On my second to last patient visit, though, I heard his voice.
“Hey there,” he said, appearing from nowhere, exactly as I had feared.
“Oh, hey,” I responded shakily in English, before turning back to my patient to say goodbye in Spanish.
“What are you doing?,” he asked. “Did you just make him sign something?,” he asked, walking over to the patient’s bedside, and peering over my shoulder at the consent form that the patient had just signed.
Suddenly self-conscious, I pulled the consent form off of my clipboard and shoved it into the binder where the other study materials are.
“I like to do things the legal way too,” I said, referencing our conversation last night, in which he told me that there are two ways to get a residency in this country: a legal way and an illegal way. (He did it the legal way.)
“No one’s going to check on that stuff,” he said, confirming the fact that he knows nothing about IRBs or US research studies.
He was friendly, but seemed nervous. He kept asking me what I was doing and how “things went.” As per my earlier thoughts on this, I didn’t know what he was referring to. Did he mean how did things go with my follow-up patients? Or, with my plans last night? Was this conversation business or personal?
I eventually figured out that he wanted to know about both. So, while he (again) peered over my shoulder looking at my patient list, he explained which patients were going to be discharged and why. He pointed at the abdomen of the patient whose bed we were standing in front of, and explained that he had had a prostatectomy and wouldn’t be discharged for another few days. In comparison, he mentioned that another patient of mine would be discharged today, because he had only had a bilateral hydrocele that was easily drained.
“Do you know what a hydrocele is?,” he asked, unintentionally pimping me.
Then, we were suddenly talking about our personal lives—the fact that I didn’t go out last night after all and that I don’t mind driving here, and do it everyday. I suppose that there was nowhere else that we could have gone to talk, but let me tell you, having a personal conversation at the bedside of a patient is not romantic.

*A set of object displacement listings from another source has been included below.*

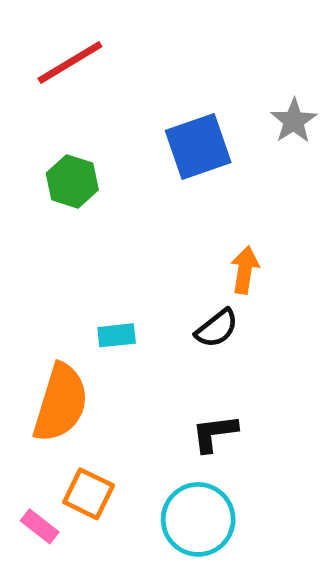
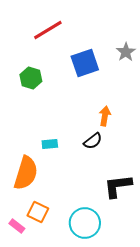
red line: (70, 63) -> (48, 30), moved
black L-shape: (214, 433) -> (118, 186), moved, size x1.4

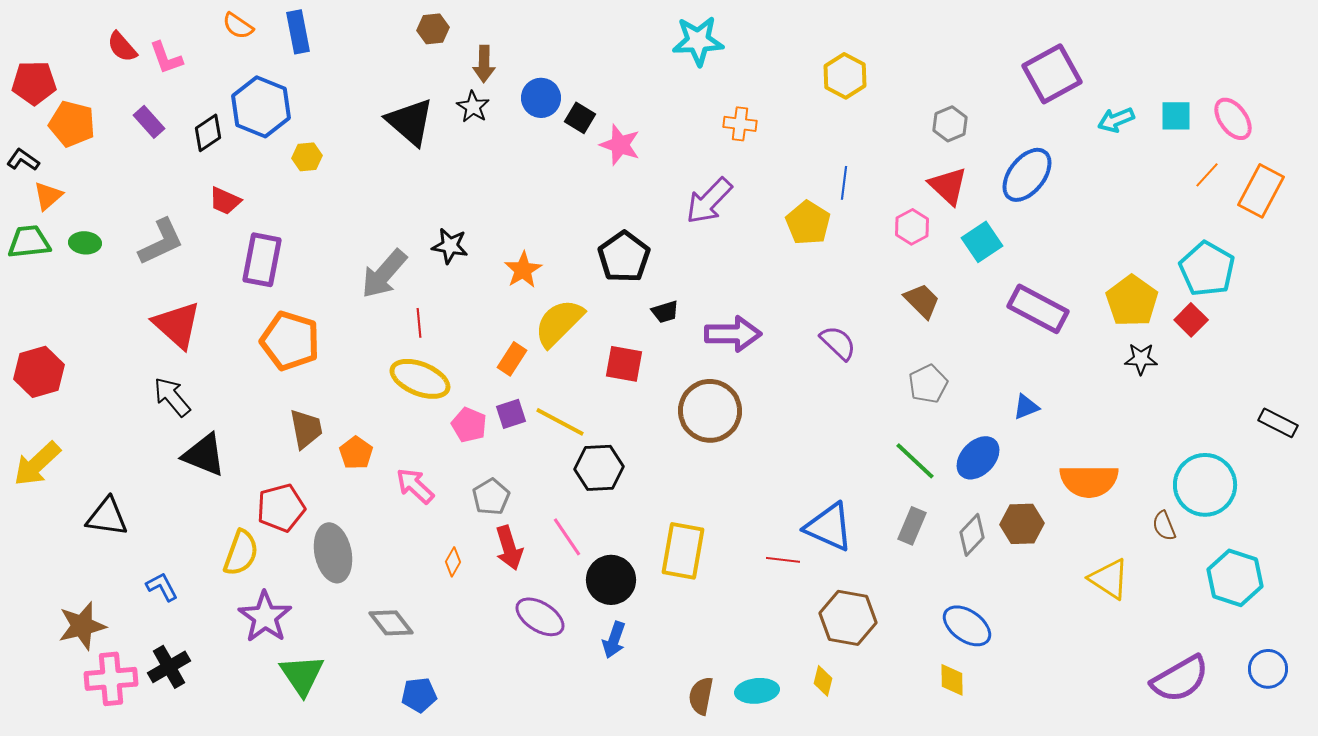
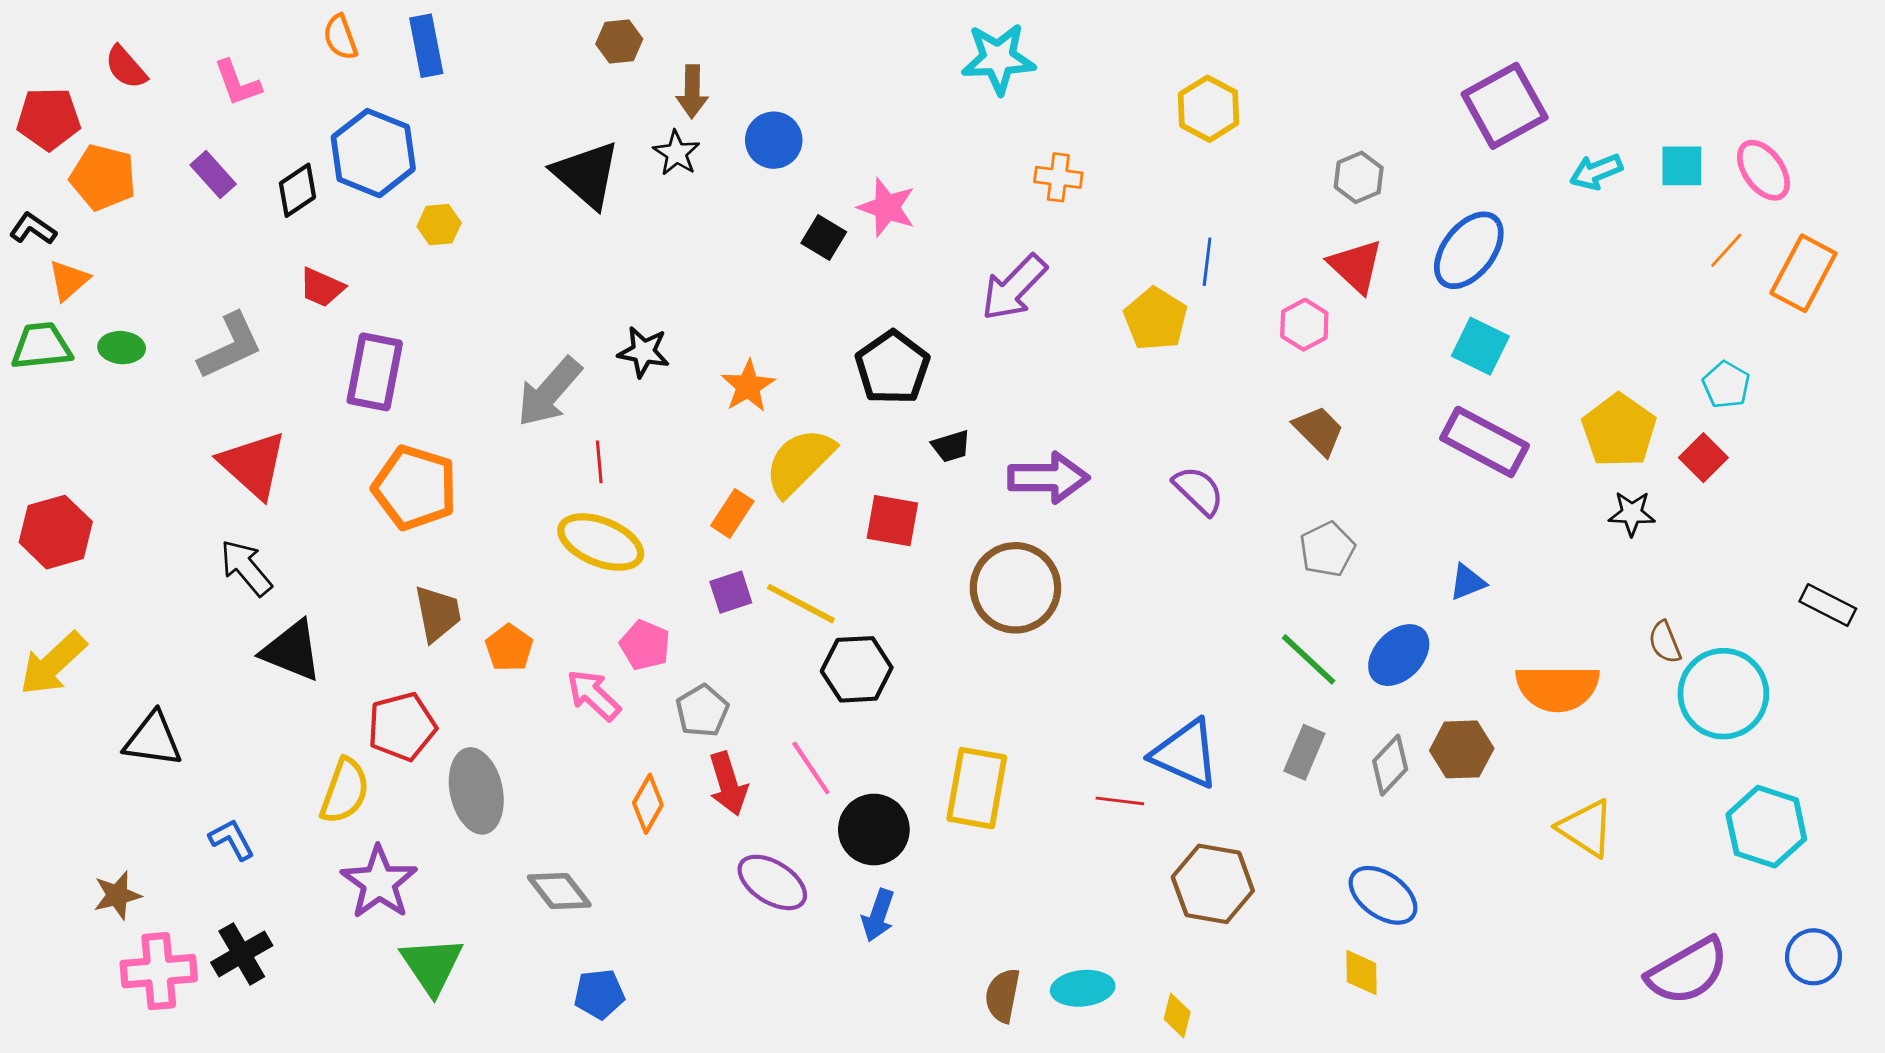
orange semicircle: (238, 26) -> (340, 37), turned 36
red semicircle: (122, 47) -> (126, 67), moved
black square: (580, 118) -> (824, 237), moved
cyan square: (982, 242) -> (1480, 346), moved, turned -30
cyan pentagon: (1207, 269) -> (1726, 385), size x0.6
pink pentagon: (469, 425) -> (645, 645), moved
brown semicircle: (1164, 526) -> (1665, 642), moved
orange diamond: (453, 562) -> (648, 804), size x1.4
brown star: (82, 626) -> (117, 895), size x0.7
yellow diamond: (823, 681) -> (1177, 1015), moved

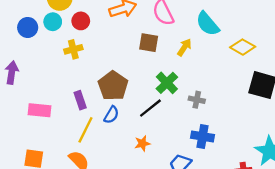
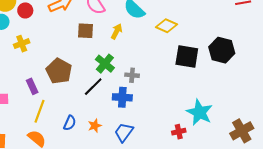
red circle: (81, 21) -> (25, 10), moved
blue semicircle: (111, 115) -> (70, 123), moved
blue cross: (203, 136) -> (122, 97), moved
orange star: (142, 143) -> (95, 126), moved

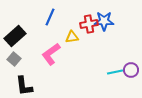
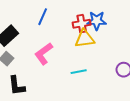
yellow triangle: (72, 37) -> (85, 39), moved, size x1.5
cyan line: (115, 72) -> (79, 72), moved

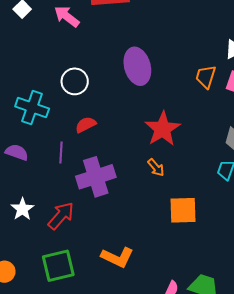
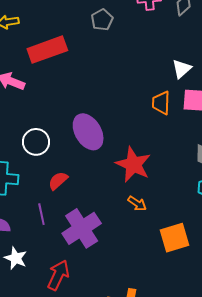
purple ellipse: (137, 66) -> (88, 132), moved
white star: (22, 209) -> (16, 258), moved

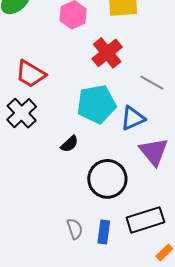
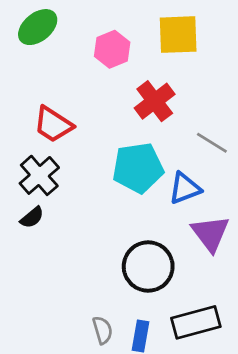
black semicircle: (69, 144) -> (32, 217), moved

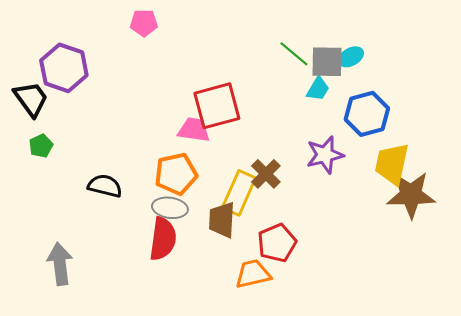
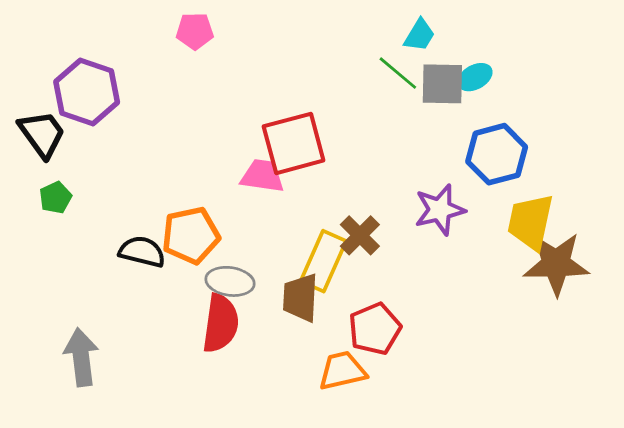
cyan trapezoid: (318, 89) -> (419, 35), moved
orange pentagon: (176, 174) -> (191, 235), moved

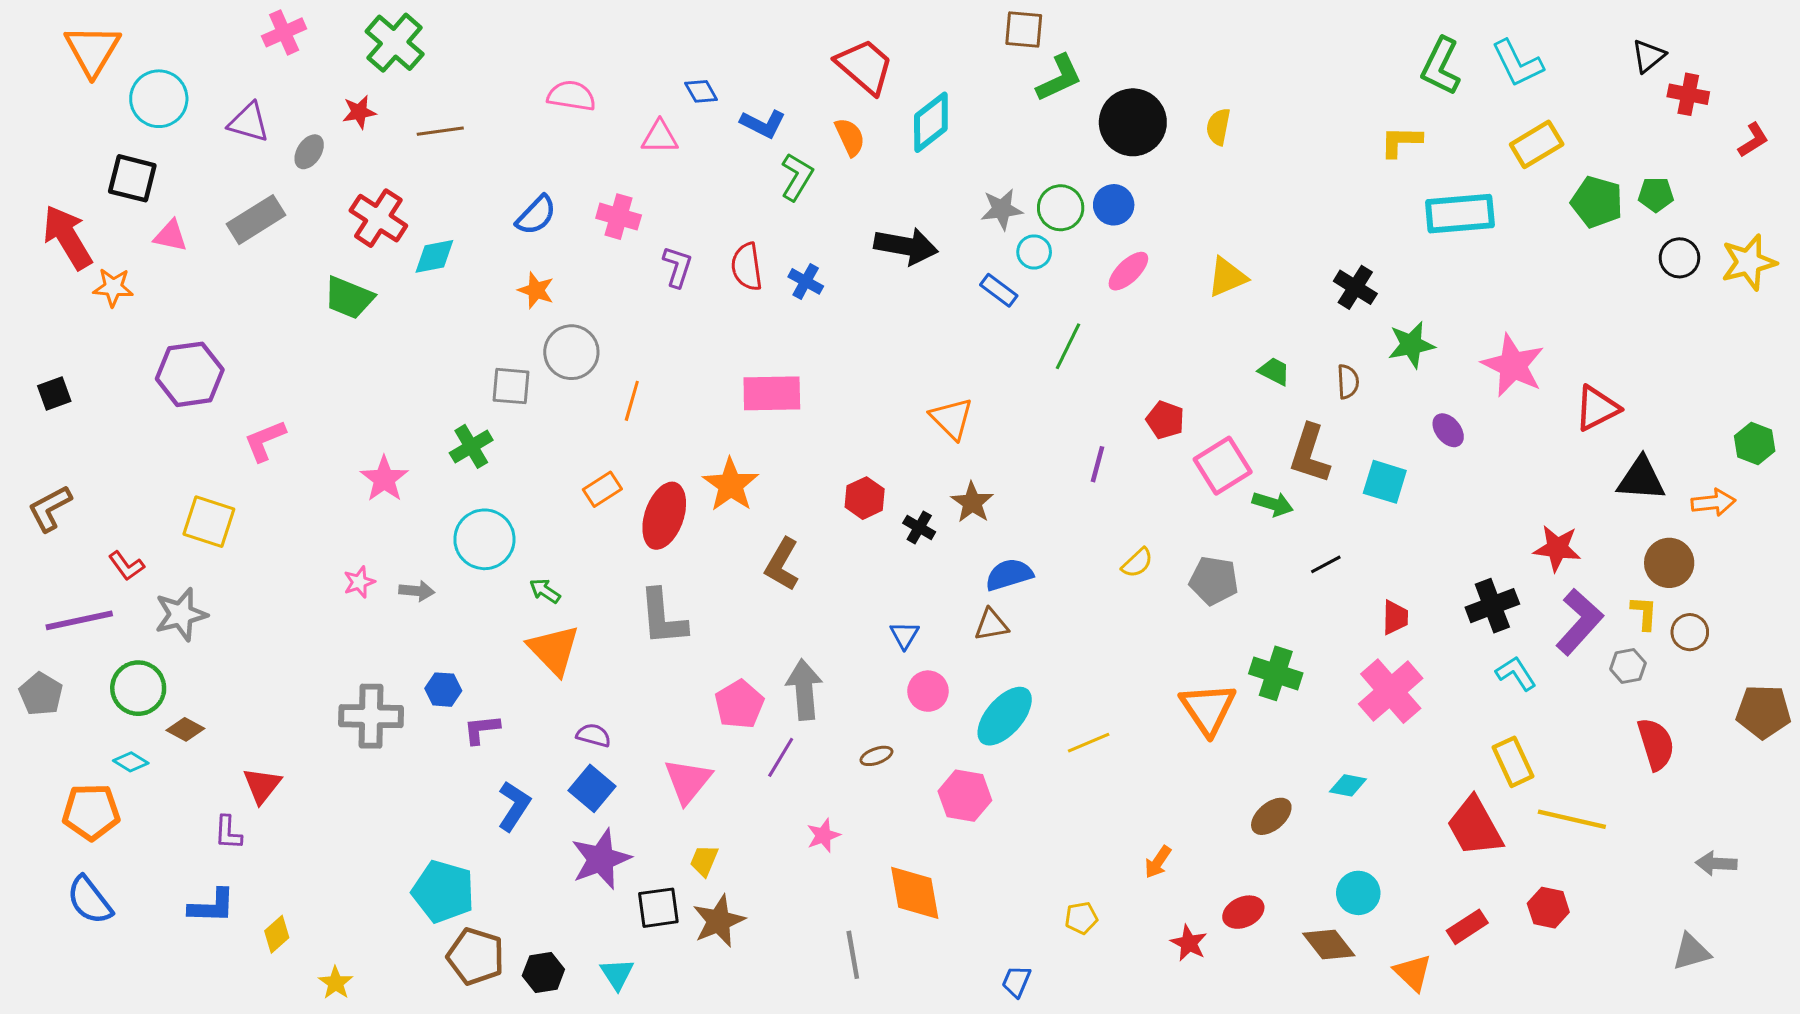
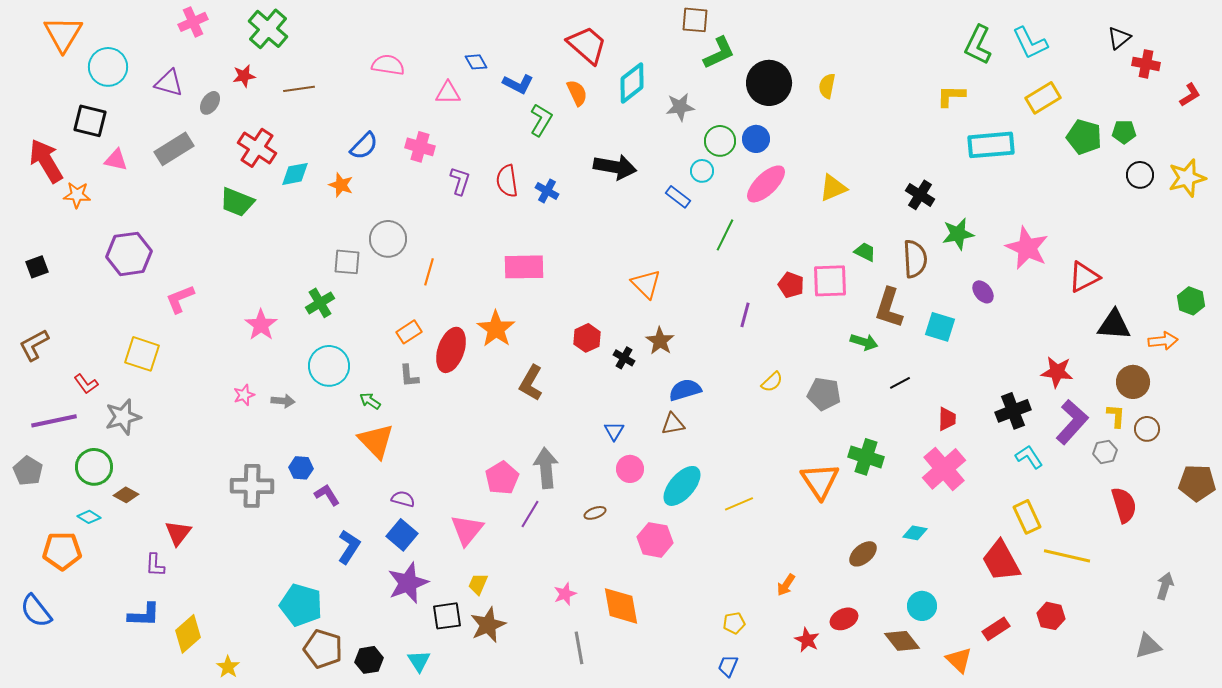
gray star: (1002, 209) -> (680, 107), moved
pink ellipse: (1128, 271) -> (766, 184), size x1.4
orange star: (536, 290) -> (341, 185), moved
brown semicircle: (1348, 382) -> (915, 259), size x1.6
pink square: (1223, 466) -> (830, 281), moved, turned 30
gray L-shape: (663, 617) -> (409, 376), moved, size x0.6
purple L-shape: (482, 729) -> (327, 495), turned 64
pink star: (823, 835) -> (565, 594), moved
gray arrow: (1716, 863) -> (1165, 586), turned 104
blue semicircle: (90, 900) -> (36, 611), moved
yellow diamond: (277, 934) -> (188, 634), size x1.5
blue trapezoid: (1016, 981) -> (728, 666), moved

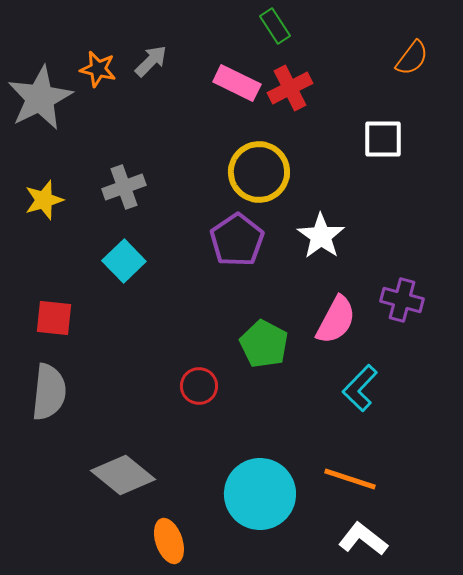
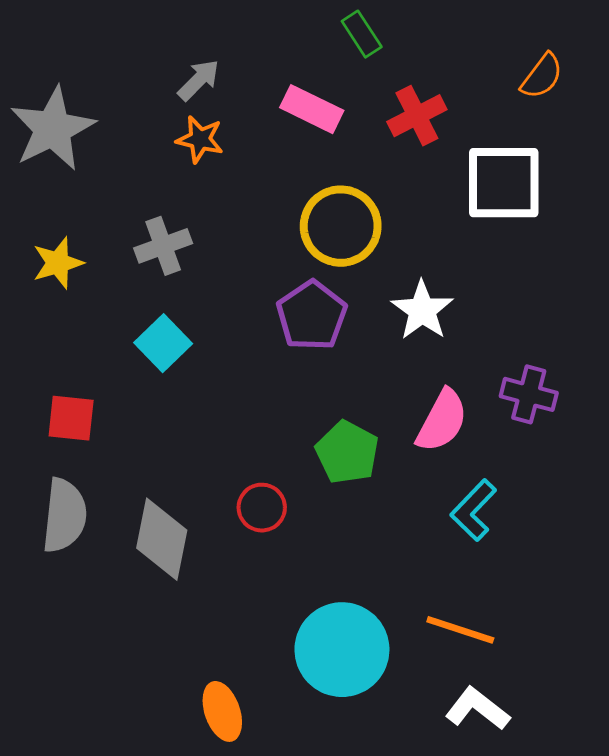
orange star: (98, 69) -> (200, 139), moved
red cross: (290, 88) -> (417, 116), moved
white square: (383, 139) -> (504, 183), size x1.5
gray diamond: (123, 475) -> (162, 539), moved, turned 62

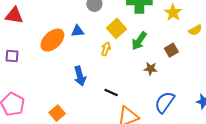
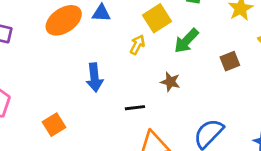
brown star: (151, 69) -> (170, 82), moved
black line: (111, 93) -> (135, 108), turned -40

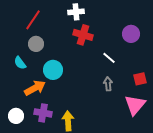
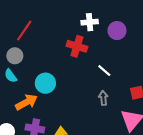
white cross: (76, 12) -> (90, 22), moved
purple circle: (131, 34) -> (117, 31), moved
gray circle: (36, 44) -> (15, 56), moved

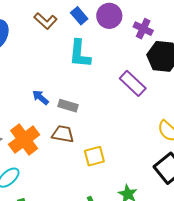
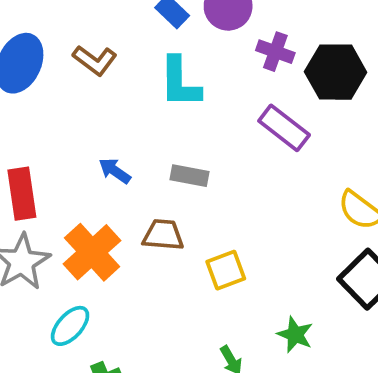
brown L-shape: (45, 21) -> (95, 60), moved
purple cross: (143, 29) -> (275, 52), moved
gray rectangle: (68, 106) -> (189, 176), moved

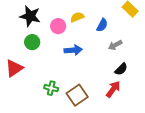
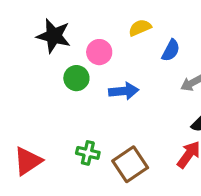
yellow semicircle: (77, 17) -> (140, 28), moved
green circle: (32, 42) -> (76, 78), moved
red triangle: (14, 68) -> (28, 161), moved

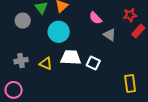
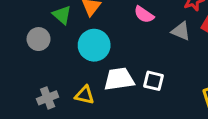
gray triangle: (110, 35) -> (181, 31), moved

McDreamy and Meredith might make these conversations look flirtacious and suggestive, but they’re not. They’re just bizarre. When you look away from the eyes of your beloved, your gaze is wont to fall on things like…bloody catheter bags and IV drips. Also, with Jacob standing at the patient’s bed foot, and me standing at his side, the patient couldn’t help but hear everything that we were saying to each other (although, we were speaking in English). Considering the nature of the salas, it was uncomfortable having a personal conversation right out in the open.
Eventually, Jacob and I parted ways—I went to check on my patients; he went to go do something surgical.
An hour later, I was waiting outside of the Hospital Director’s office. As per usual, I had to wait forever, but when I did finally see him, I managed to (sort of) explain my findings and thank him for my time here. He also thanked me for coming and then, he asked,
“Will you be back again?”
“No,” I said sadly. “This was my last time.”